Relatively short exposures to enviromnental contaminants or drugs in individuals in which plaques have already passed some critical phases in the atherosclerotic process might enhance the severity of the lesions. Further research along this line may also lead to the identification of nutritional or chemical factors that may have beneficial (protective
Modulation of GJIC by growth factors and cytokines may affect a response-to-injury. On the other hand, modulation of GJIC may also play a role in the monoclonal expansion of cells. Therefore, the response-to-injury hypothesis and the monoclonal theory may be compatible is some respects, as was previously suggested by Zwijsen.
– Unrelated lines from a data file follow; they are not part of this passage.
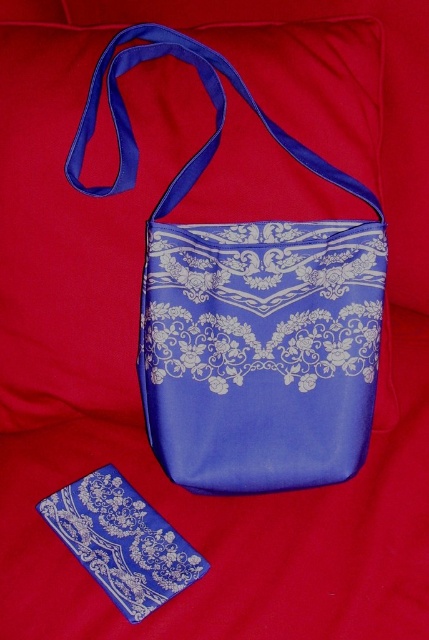 Question: Can you confirm if blue satin wallet at center is positioned below blue satin strap at upper center?

Choices:
 (A) no
 (B) yes

Answer: (B)

Question: From the image, what is the correct spatial relationship of blue satin wallet at center in relation to blue satin strap at upper center?

Choices:
 (A) left
 (B) right

Answer: (A)

Question: Among these objects, which one is nearest to the camera?

Choices:
 (A) blue satin wallet at center
 (B) blue satin/velvet shoulder bag at center

Answer: (A)

Question: Which point is closer to the camera taking this photo?

Choices:
 (A) (90, 118)
 (B) (375, 348)
 (C) (68, 506)

Answer: (A)

Question: Which point appears closest to the camera in this image?

Choices:
 (A) (90, 572)
 (B) (172, 330)
 (C) (375, 205)

Answer: (A)

Question: Is blue satin/velvet shoulder bag at center positioned in front of blue satin strap at upper center?

Choices:
 (A) no
 (B) yes

Answer: (A) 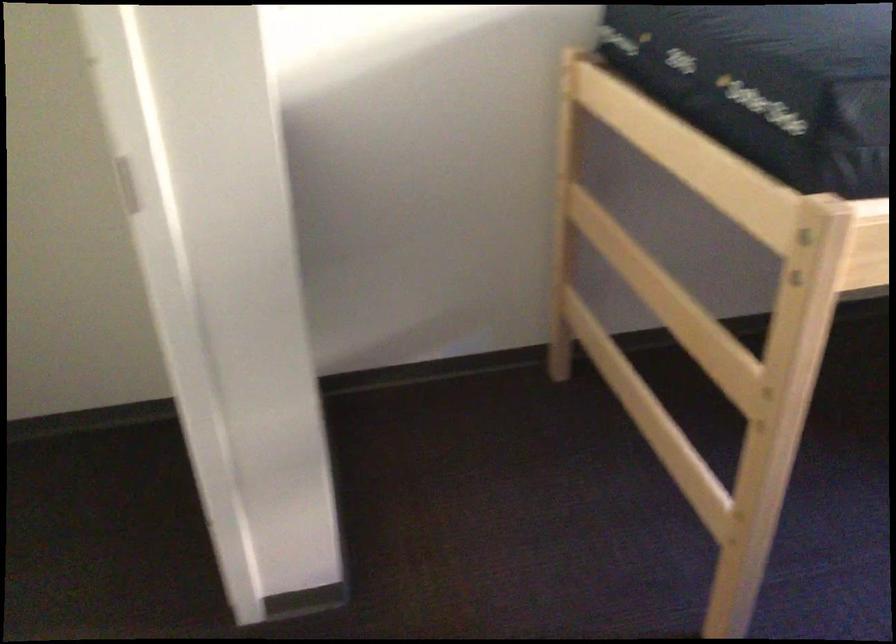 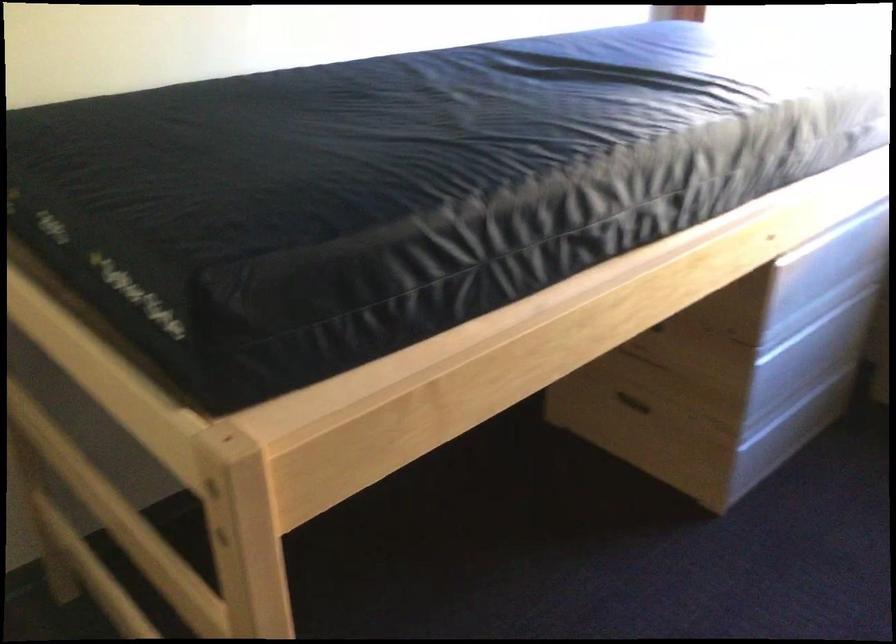 Question: The camera is either moving clockwise (left) or counter-clockwise (right) around the object. The first image is from the beginning of the video and the second image is from the end. Is the camera moving left or right when shooting the video?

Choices:
 (A) Left
 (B) Right

Answer: (A) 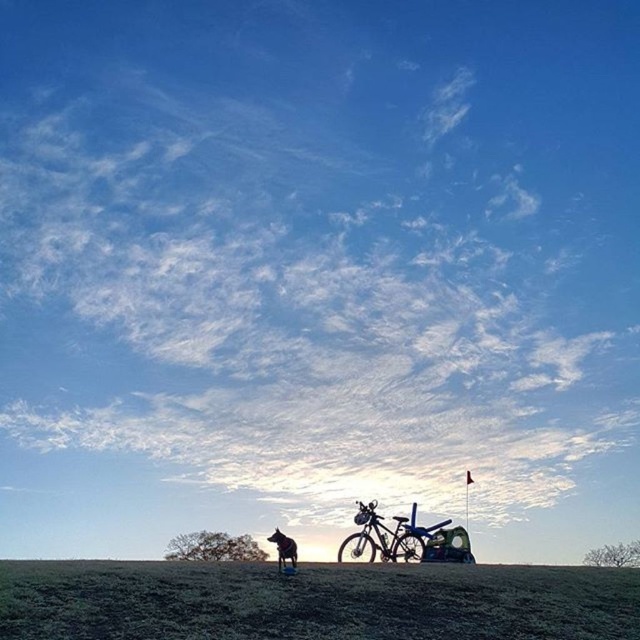 You are standing in the middle of the green grassy field at lower center and want to walk to the shiny metallic bicycle at center. Which direction should you walk to reach the bicycle?

You should walk to the right because the green grassy field at lower center is to the left of the shiny metallic bicycle at center, so moving right from the field will lead you towards the bicycle.

You are an observer standing in the middle of the green grassy field at lower center and looking towards the shiny black dog at lower center. Which object is bigger in your view?

The green grassy field at lower center is larger in size than the shiny black dog at lower center, so the green grassy field at lower center appears bigger in your view. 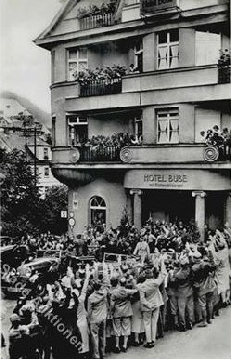 You are a GUI agent. You are given a task and a screenshot of the screen. Output one action in this format:
    pyautogui.click(x=<x>, y=<y>)
    Task: Click on the window
    The width and height of the screenshot is (231, 359).
    Given the screenshot: What is the action you would take?
    pyautogui.click(x=99, y=217), pyautogui.click(x=169, y=127), pyautogui.click(x=169, y=54), pyautogui.click(x=81, y=126), pyautogui.click(x=76, y=64), pyautogui.click(x=139, y=53), pyautogui.click(x=48, y=175), pyautogui.click(x=46, y=152) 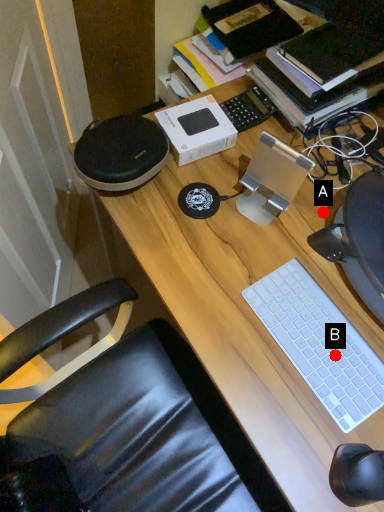 Question: Two points are circled on the image, labeled by A and B beside each circle. Which point is farther to the camera?

Choices:
 (A) A is further
 (B) B is further

Answer: (A)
The results of the present study may also be applicable to other pathophysiological phenomena, in which growth factors and cytokines may play a prominent role in the onset or progression of the disease. Proliferative diseases like pulmonary fibrosis, glomerulosclerosis and liver cirrhosis share some pathobiologic mechanisms with atherosclerosis, including leukocyte infiltration, mesenchymal cell proliferation and enhanced matrix synthesis. Leukocyte-derived growth factors and cytokines may modulate GJIC between the mesenchymal cells concerned, which in turn may result in abnormal cell proliferation. It is known that certain chemicals may contribute to the development of these diseases. The mechanisms by which these chemicals act may be linked to the processes studied and discussed in this thesis.
Overall, the information presented in this thesis concerning the possible role of growth factors and cytokines in the pathophysiology of atherosclerosis provides a useful instrument to study possible modulatory effects of chemicals on the process of atherosclerosis via the mechanisms mentioned above.